Policjanci przeprowadzili oględziny uszkodzonego pojazdu i miejsca zdarzenia oraz przesłuchali świadków. Praca międzyrzeckich policjantów była prowadzona wielotorowo. Drogówka zabezpieczała miejsce zdarzenia, prowadzone były czynności procesowe, trwały przesłuchania i zbierano materiał dowodowy, a w tym samym czasie kryminalni gromadzili informacje i prowadzili działania zmierzające do ustalenia i zatrzymania sprawców.
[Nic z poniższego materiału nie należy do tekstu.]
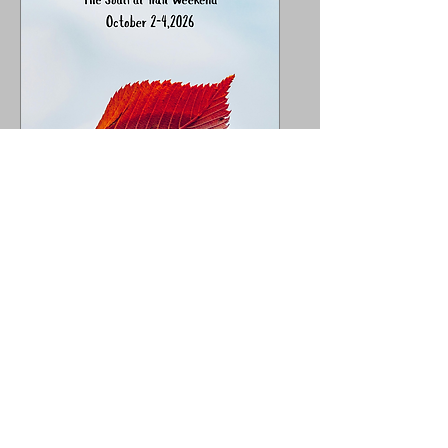
The 1st Annual DMCC
Ladies Adventure
Group~ The Soulful
Trail Weekend
Fri, Oct 02
More info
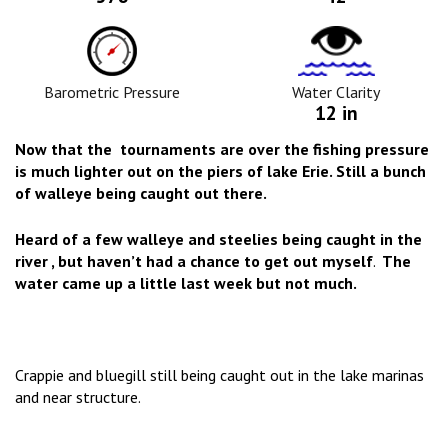
Barometric
Water
Pressure
Clarity
Icon
Icon
Barometric Pressure
Water Clarity
12 in
Now that the tournaments are over the fishing pressure
is much lighter out on the piers of lake Erie. Still a bunch
of walleye being caught out there.
Heard of a few walleye and steelies being caught in the
river , but haven’t had a chance to get out myself
.
The
water came up a little last week but not much.
Crappie and bluegill still being caught out in the lake marinas
and near structure.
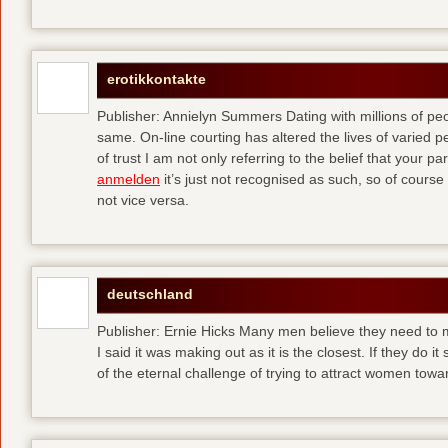
erotikkontakte
Publisher: Annielyn Summers Dating with millions of pe
same. On-line courting has altered the lives of varied p
of trust I am not only referring to the belief that your par
anmelden
it’s just not recognised as such, so of cours
not vice versa.
deutschland
Publisher: Ernie Hicks Many men believe they need to ma
I said it was making out as it is the closest. If they do i
of the eternal challenge of trying to attract women tow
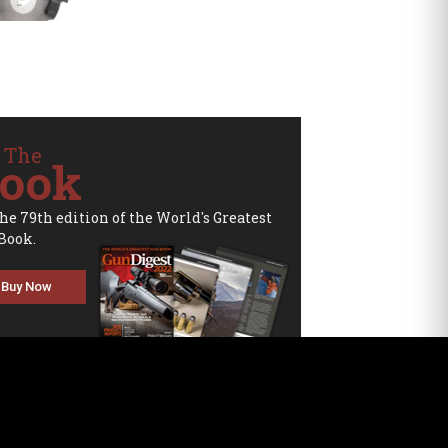
 The
ook
the 79th edition of the World's Greatest
Book.
Buy Now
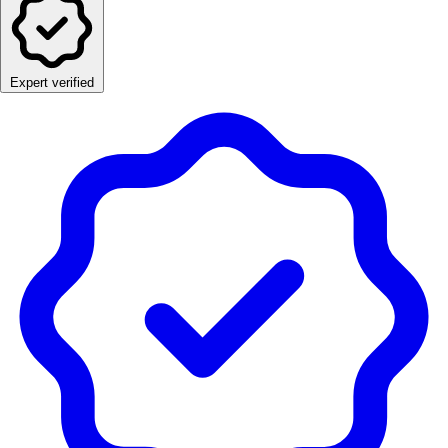
Expert verified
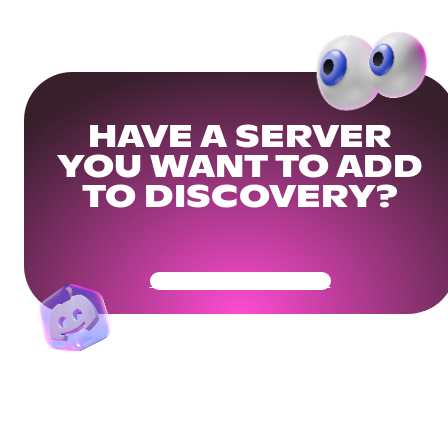
HAVE A SERVER
YOU WANT TO ADD
TO DISCOVERY?
Get Your Community Ready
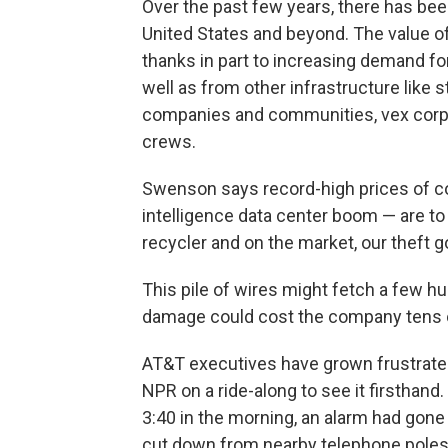
Over the past few years, there has been
United States and beyond. The value of
thanks in part to increasing demand for
well as from other infrastructure like
companies and communities, vex corpo
crews.
Swenson says record-high prices of copp
intelligence data center boom — are to 
recycler and on the market, our theft go
This pile of wires might fetch a few h
damage could cost the company tens of
AT&T executives have grown frustrated
NPR on a ride-along to see it firsthand
3:40 in the morning, an alarm had gone
cut down from nearby telephone poles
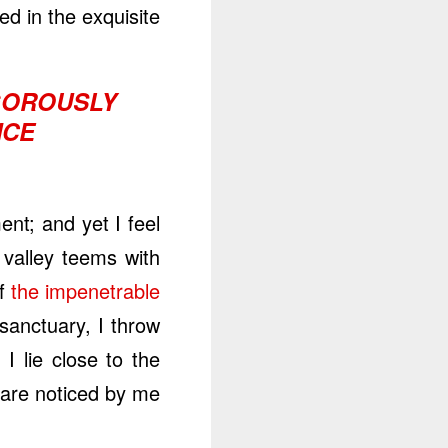
d in the exquisite.
IGOROUSLY
CE.
nt; and yet I feel
 valley teems with
f
the impenetrable
 sanctuary, I throw
I lie close to the
are noticed by me.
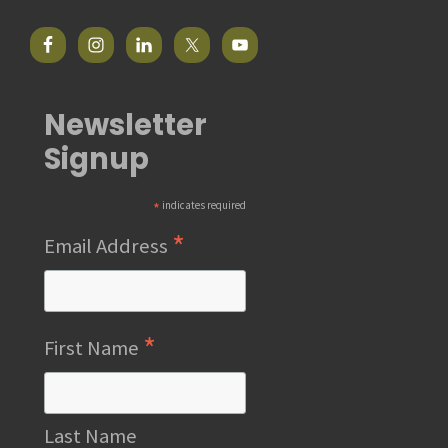
Newsletter
Signup
*
indicates required
*
Email Address
*
First Name
Last Name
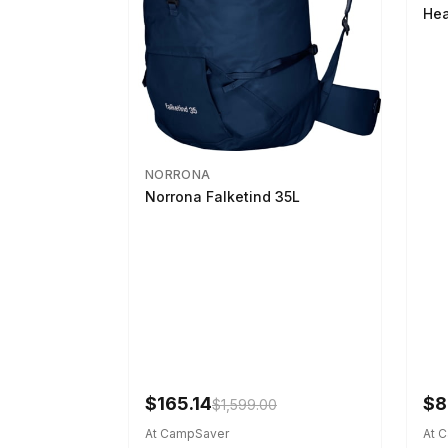
Hea
NORRONA
Norrona Falketind 35L
$165.14
$8
$1,599.00
At CampSaver
At 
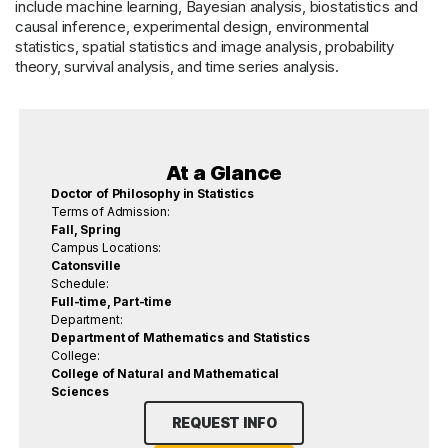
include machine learning, Bayesian analysis, biostatistics and
causal inference, experimental design, environmental
statistics, spatial statistics and image analysis, probability
theory, survival analysis, and time series analysis.
At a Glance
Doctor of Philosophy in Statistics
Terms of Admission:
Fall, Spring
Campus Locations:
Catonsville
Schedule:
Full-time, Part-time
Department:
Department of Mathematics and Statistics
College:
College of Natural and Mathematical
Sciences
REQUEST INFO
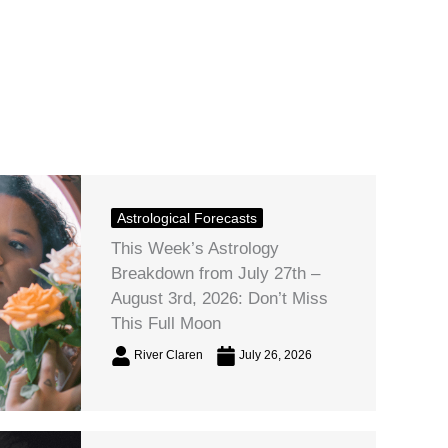
Astrological Forecasts
This Week’s Astrology
Breakdown from July 27th –
August 3rd, 2026: Don’t Miss
This Full Moon
River Claren
July 26, 2026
Pierwsze zatrzymania agresywnych napastników były już następnego dnia. Międzyrzeccy policjanci namierzyli i zatrzymali pięciu młodych mężczyzn w wieku od 16 do 18 lat. W ich mieszkaniach zabezpieczyli kominiarki. Mężczyźni usłyszeli zarzuty uszkodzenia mienia oraz zmuszania do określonego zachowania i usiłowania pobicia, za co kodeks karny przewiduje karę do pięciu lat pozbawienia wolności. – Jeden z napastników, z uwagi na swój wiek, za przestępstwa odpowie przed sądem rodzinnym i nieletnich – informuje kom. Marcin Maludy, rzecznik prasowy lubuskich policjantów.
Na wniosek prokuratury w Międzyrzeczu, sąd aresztował mężczyzn, jednego z nich na okres trzech miesięcy, natomiast trzech na okres jednego miesiąca. Policja nie ukrywa, że sprawa jest rozwojowa – nie wyklucza kolejnych zatrzymań.